Il refuse de prendre Sarko au téléphone, éconduit poliment Mbeki, ignore superbement le sommet express de ses pairs de la Cedeao et forme son gouvernement avec l’indicible Blé Goudé pour toute réponse aux menaces d’Obama : Laurent Gbagbo est décidément en verve et en veine. Personne n’aura mieux nargué la fameuse communauté internationale que Gbagbo ces jours-ci.
S’agit-il du dernier baroud d’un résistant qui ne s’attendait pas à une offensive d’une si grande ampleur? Au vu du rouleau compresseur en marche sur Abidjan, ça paraît évident. Car malgré sa combativité reconnue, celui qui a juré de faire de la lagune Ebrié le Dien-Bien-Phu de la Françafrique ne peut pas ne pas se sentir prisonnier de son propre marécage. Mais sous d’autres angles, on se prend à penser que Gbagbo ne bluffe pas. Qu’il fera tout pour rester et qu’il n’hésiterait pas à tomber lui-même pourvu de le faire les armes à la main. Son combat de toujours, avait dit l’historien, était contre la néo-colonisation.
Ce combat, il l’a répété, reste d’actualité. Dès lors, il ne pourra être qu’un libérateur ou un martyr, aux yeux de ses fans tant à l’intérieur qu’à l’extérieur. D’ailleurs, il n’est exclu de penser que Gbagbo écarte le schéma de l’action militaire de l’organisation sous-régionale contre lui. Il est vrai, le communiqué final de la Cedeao a pris parti pour Ado mais rien, dans ses termes, ne permet d’anticiper une action militaire contre l’usurpateur qu’il est devenu lui, depuis la certification des résultats par l’Onuci et le rejet de la décision du Conseil constitutionnel.
Or les sanctions fussent-elles ciblées feront aussi mal au président reconnu par la communauté international qu’à celui qu’elle rejette, tant que Gbagbo conservant la réalité du pouvoir en laissant la vanité au président élu. Impossible à imaginer.

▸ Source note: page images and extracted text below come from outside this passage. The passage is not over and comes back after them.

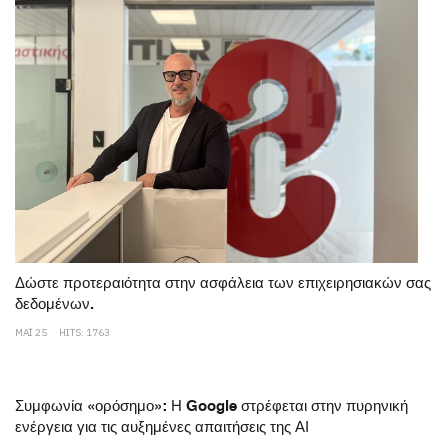
Δώστε προτεραιότητα στην ασφάλεια των επιχειρησιακών σας
δεδομένων.
ΜΆΙ 25
HITS: 1763
Συμφωνία «ορόσημο»: Η Google στρέφεται στην πυρηνική
ενέργεια για τις αυξημένες απαιτήσεις της ΑΙ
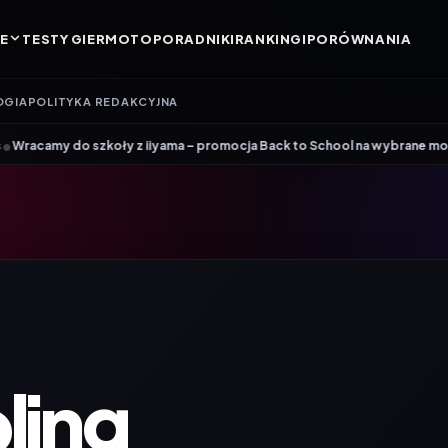
E
TESTY GIER
MOTO
PORADNIKI
RANKINGI
PORÓWNANIA
OGIA
POLITYKA REDAKCYJNA
•
y z iiyama – promocja Back to School na wybrane monitory
Patriot i R
ling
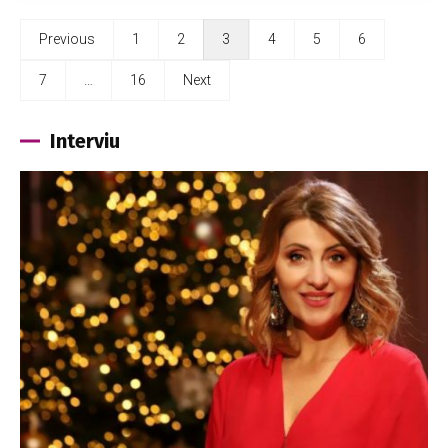
Previous
1
2
3
4
5
6
7
…
16
Next
Interviu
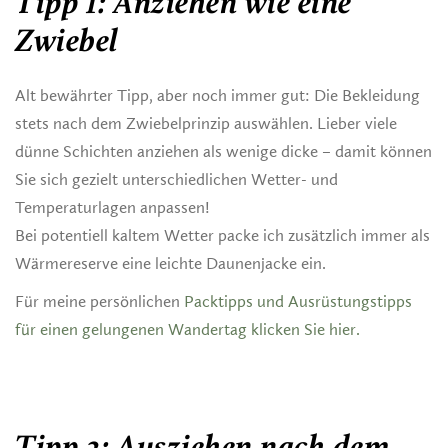
Tipp 1: Anziehen wie eine
Zwiebel
Alt bewährter Tipp, aber noch immer gut: Die Bekleidung
stets nach dem Zwiebelprinzip auswählen. Lieber viele
dünne Schichten anziehen als wenige dicke – damit können
Sie sich gezielt unterschiedlichen Wetter- und
Temperaturlagen anpassen!
Bei potentiell kaltem Wetter packe ich zusätzlich immer als
Wärmereserve eine leichte Daunenjacke ein.
Für meine persönlichen
Packtipps und Ausrüstungstipps
für einen gelungenen Wandertag klicken Sie hier.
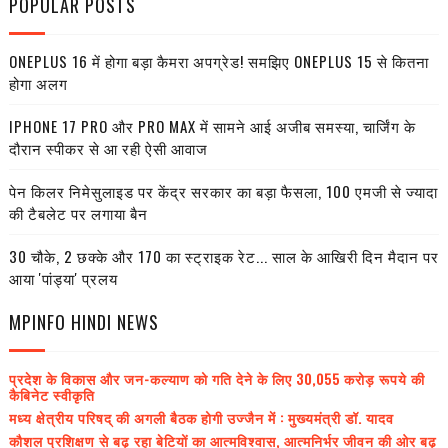
POPULAR POSTS
ONEPLUS 16 में होगा बड़ा कैमरा अपग्रेड! समझिए ONEPLUS 15 से कितना
होगा अलग
IPHONE 17 PRO और PRO MAX में सामने आई अजीब समस्या, चार्जिंग के
दौरान स्पीकर से आ रही ऐसी आवाज
पेन किलर निमेसुलाइड पर केंद्र सरकार का बड़ा फैसला, 100 एमजी से ज्यादा
की टैबलेट पर लगाया बैन
30 चौके, 2 छक्के और 170 का स्ट्राइक रेट... साल के आखिरी दिन मैदान पर
आया 'पांड्या' प्रलय
MPINFO HINDI NEWS
प्रदेश के विकास और जन-कल्याण को गति देने के लिए 30,055 करोड़ रूपये की
कैबिनेट स्वीकृति
मध्य क्षेत्रीय परिषद् की अगली बैठक होगी उज्जैन में : मुख्यमंत्री डॉ. यादव
कौशल प्रशिक्षण से बढ़ रहा बेटियों का आत्मविश्वास, आत्मनिर्भर जीवन की ओर बढ़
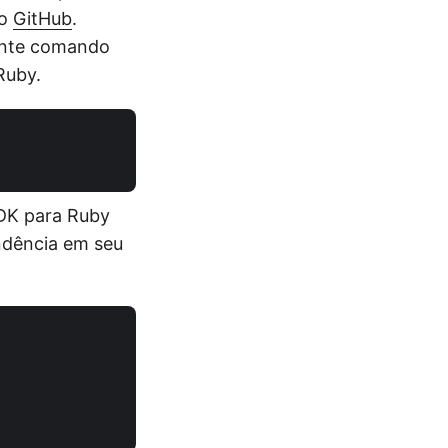
no
GitHub
.
uinte comando
Ruby.
SDK para Ruby
endência em seu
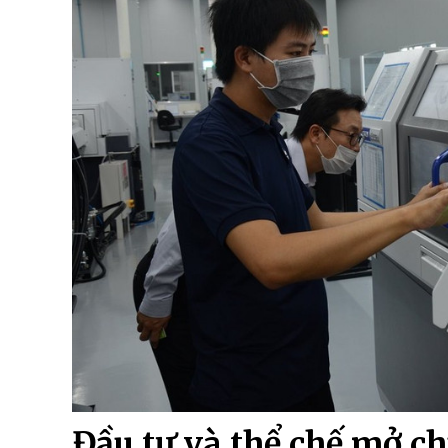
Đầu tư và thể chế mở c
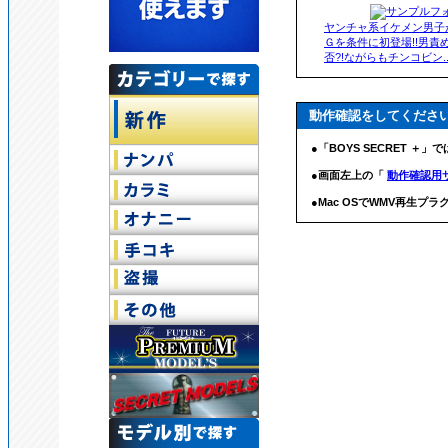
ヤンチャ系イケメン男子
Ｇを条件に初登場!!男責
否?!ながらもチンコビン..
動作確認をしてくださ
●「BOYS SECRET ＋」
●画面左上の「
動作確認用
●Mac OSでWMV再生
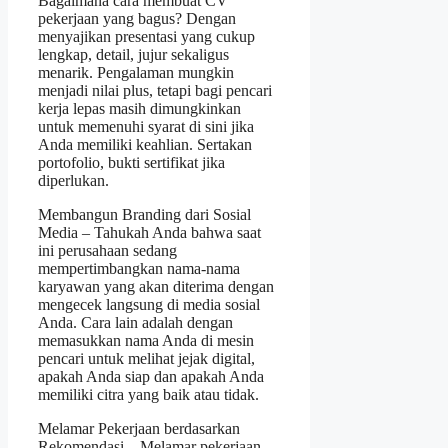
Bagaimana cara membuat CV
pekerjaan yang bagus? Dengan
menyajikan presentasi yang cukup
lengkap, detail, jujur ​​sekaligus
menarik. Pengalaman mungkin
menjadi nilai plus, tetapi bagi pencari
kerja lepas masih dimungkinkan
untuk memenuhi syarat di sini jika
Anda memiliki keahlian. Sertakan
portofolio, bukti sertifikat jika
diperlukan.
Membangun Branding dari Sosial
Media – Tahukah Anda bahwa saat
ini perusahaan sedang
mempertimbangkan nama-nama
karyawan yang akan diterima dengan
mengecek langsung di media sosial
Anda. Cara lain adalah dengan
memasukkan nama Anda di mesin
pencari untuk melihat jejak digital,
apakah Anda siap dan apakah Anda
memiliki citra yang baik atau tidak.
Melamar Pekerjaan berdasarkan
Rekomendasi – Melamar pekerjaan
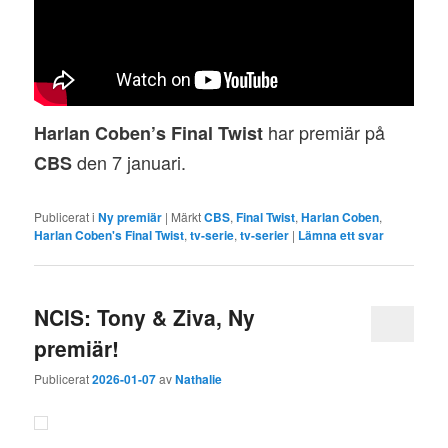
har premiär på
Harlan Coben’s Final Twist
den 7 januari.
CBS
Publicerat i
Ny premiär
|
Märkt
CBS
,
Final Twist
,
Harlan Coben
,
Harlan Coben's Final Twist
,
tv-serie
,
tv-serier
|
Lämna ett svar
NCIS: Tony & Ziva, Ny
premiär!
Publicerat
2026-01-07
av
Nathalie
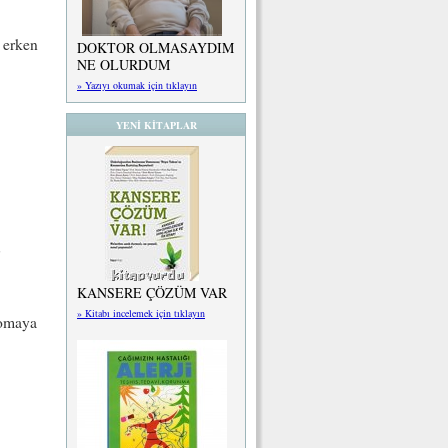
 erken
DOKTOR OLMASAYDIM
NE OLURDUM
» Yazıyı okumak için tıklayın
YENİ KİTAPLAR
KANSERE ÇÖZÜM VAR
» Kitabı incelemek için tıklayın
komaya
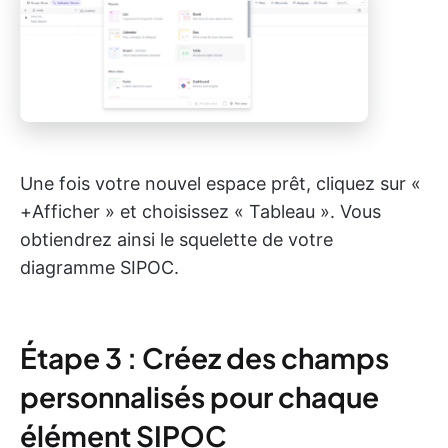
Une fois votre nouvel espace prêt, cliquez sur «
+Afficher » et choisissez « Tableau ». Vous
obtiendrez ainsi le squelette de votre
diagramme SIPOC.
Étape 3 : Créez des champs
personnalisés pour chaque
élément SIPOC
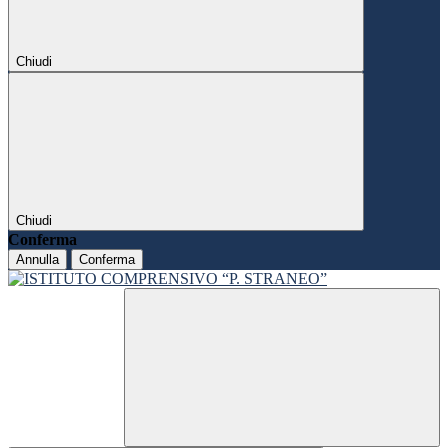
Chiudi
Chiudi
Conferma
Annulla
Conferma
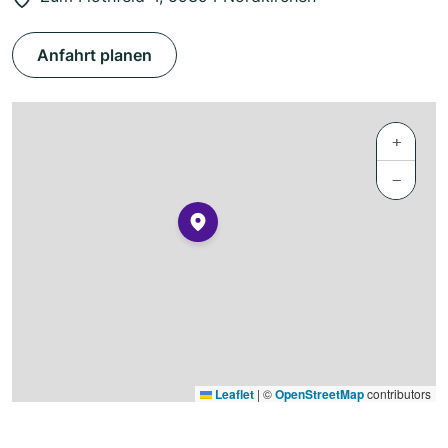
Anfahrt planen
+
−
Leaflet
|
©
OpenStreetMap
contributors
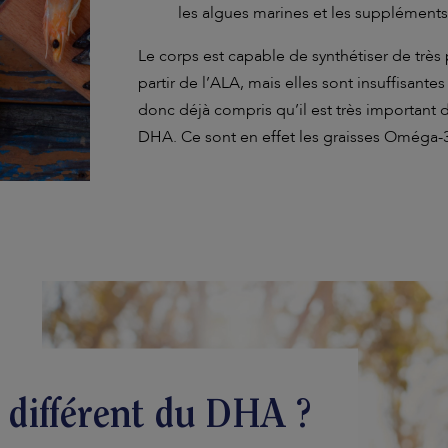
les algues marines et les suppléments
Le corps est capable de synthétiser de très
partir de l’ALA, mais elles sont insuffisante
donc déjà compris qu’il est très important
DHA. Ce sont en effet les graisses Oméga-3
l différent du DHA ?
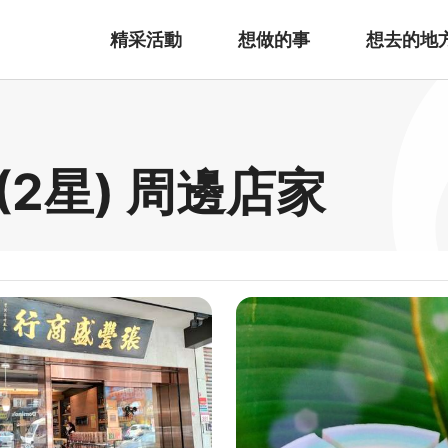
精采活動
想做的事
想去的地
2星) 周邊店家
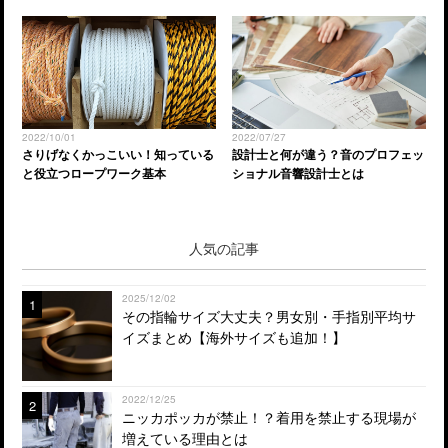
2022/10/01
2022/07/27
さりげなくかっこいい！知っている
設計士と何が違う？音のプロフェッ
と役立つロープワーク基本
ショナル音響設計士とは
人気の記事
2025/12/02
1
その指輪サイズ大丈夫？男女別・手指別平均サ
イズまとめ【海外サイズも追加！】
2022/12/25
2
ニッカポッカが禁止！？着用を禁止する現場が
増えている理由とは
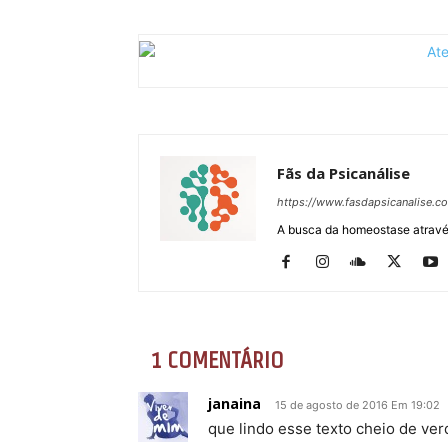
Fãs da Psicanálise
https://www.fasdapsicanalise.c
A busca da homeostase através
1 COMENTÁRIO
janaina
15 de agosto de 2016 Em 19:02
que lindo esse texto cheio de verdad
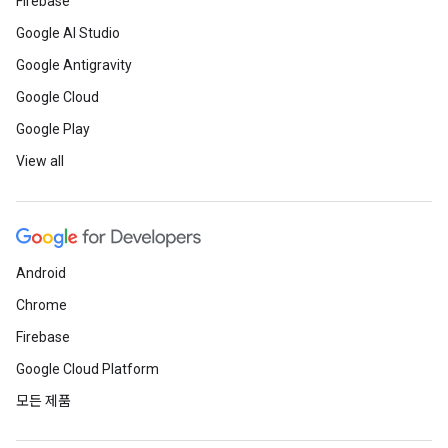
Firebase
Google AI Studio
Google Antigravity
Google Cloud
Google Play
View all
Android
Chrome
Firebase
Google Cloud Platform
모든 제품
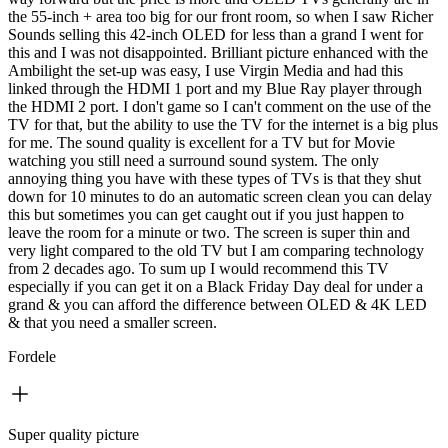
the 55-inch + area too big for our front room, so when I saw Richer
Sounds selling this 42-inch OLED for less than a grand I went for
this and I was not disappointed. Brilliant picture enhanced with the
Ambilight the set-up was easy, I use Virgin Media and had this
linked through the HDMI 1 port and my Blue Ray player through
the HDMI 2 port. I don't game so I can't comment on the use of the
TV for that, but the ability to use the TV for the internet is a big plus
for me. The sound quality is excellent for a TV but for Movie
watching you still need a surround sound system. The only
annoying thing you have with these types of TVs is that they shut
down for 10 minutes to do an automatic screen clean you can delay
this but sometimes you can get caught out if you just happen to
leave the room for a minute or two. The screen is super thin and
very light compared to the old TV but I am comparing technology
from 2 decades ago. To sum up I would recommend this TV
especially if you can get it on a Black Friday Day deal for under a
grand & you can afford the difference between OLED & 4K LED
& that you need a smaller screen.
Fordele
Super quality picture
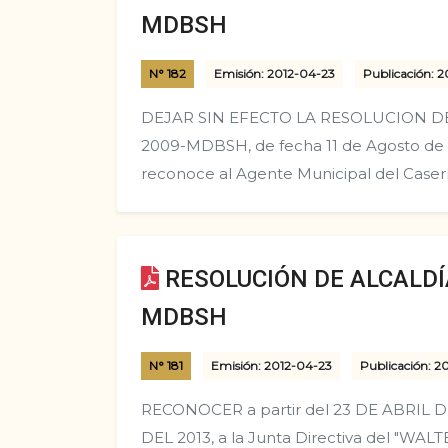
MDBSH
N° 182
Emisión: 2012-04-23
Publicación: 2
DEJAR SIN EFECTO LA RESOLUCION DE
2009-MDBSH, de fecha 11 de Agosto de 2
reconoce al Agente Municipal del Caserí
RESOLUCIÓN DE ALCALDÍA
MDBSH
N° 181
Emisión: 2012-04-23
Publicación: 2
RECONOCER a partir del 23 DE ABRIL D
DEL 2013, a la Junta Directiva del "W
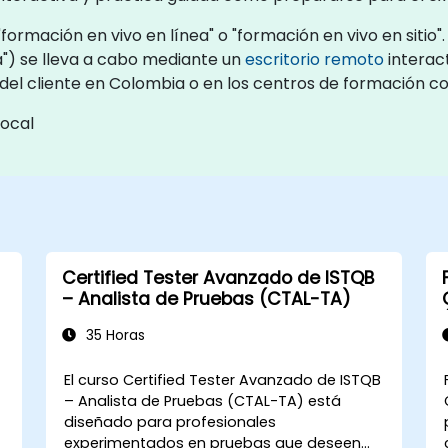
ormación en vivo en línea" o "formación en vivo en sitio"
") se lleva a cabo mediante un
escritorio remoto
interact
s del cliente en Colombia o en los centros de formación 
local
Certified Tester Avanzado de ISTQB
– Analista de Pruebas (CTAL-TA)
35 Horas
El curso Certified Tester Avanzado de ISTQB
)
– Analista de Pruebas (CTAL-TA) está
diseñado para profesionales
experimentados en pruebas que deseen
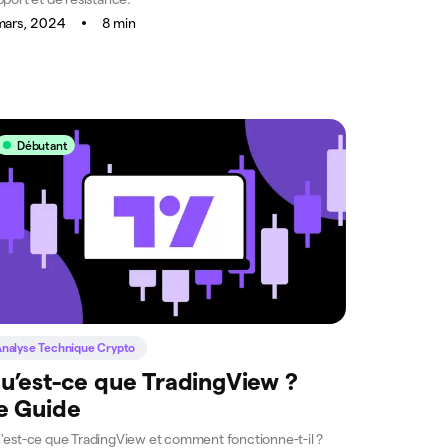
mars, 2024
8 min
Débutant
nalyse Technique Crypto
u’est-ce que TradingView ?
e Guide
'est-ce que TradingView et comment fonctionne-t-il ?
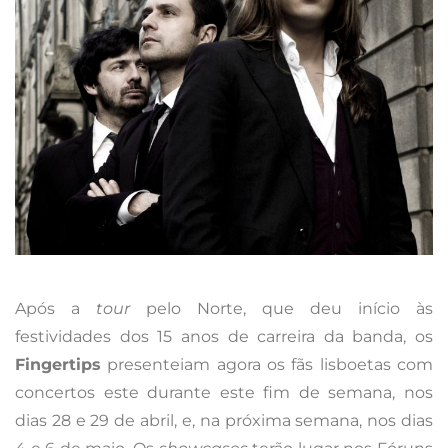
Após a
tour
pelo Norte, que deu início às
festividades dos 15 anos de carreira da banda, os
Fingertips
presenteiam agora os fãs lisboetas com
concertos este durante este fim de semana, nos
dias 28 e 29 de abril, e, na próxima semana, nos dias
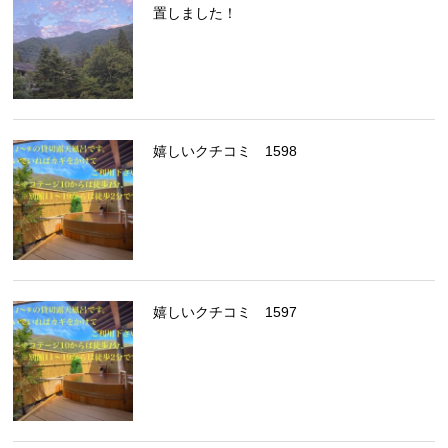
置しました！
嬉しいクチコミ 1598
嬉しいクチコミ 1597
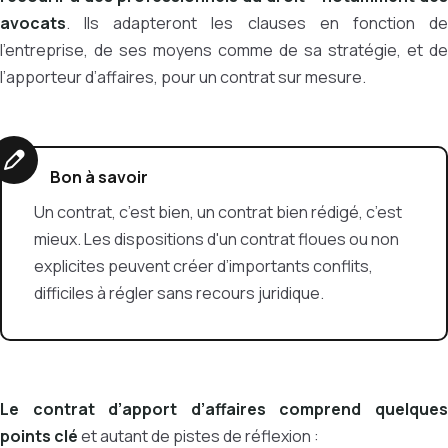
avocats
. Ils adapteront les clauses en fonction de
l’entreprise, de ses moyens comme de sa stratégie, et de
l’apporteur d’affaires, pour un contrat sur mesure.
Bon à savoir
Un contrat, c’est bien, un contrat bien rédigé, c’est
mieux. Les dispositions d'un contrat floues ou non
explicites peuvent créer d’importants conflits,
difficiles à régler sans recours juridique.
Le contrat d’apport d’affaires comprend quelques
points clé
et autant de pistes de réflexion :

Car après tout ce raout, on ne peut pas venir dire aux Ivoiriens, aux Africains et au monde que les menaces n’ont pas payé et qu’il vaut mieux léser Ado qu’essayer d’éradiquer Gbagbo, à cause du risque d’embrasement sécuritaire de la sous-région et du coût dissuasif d’une expédition punitive contre l’ancien et toujours homme fort d’Abidjan.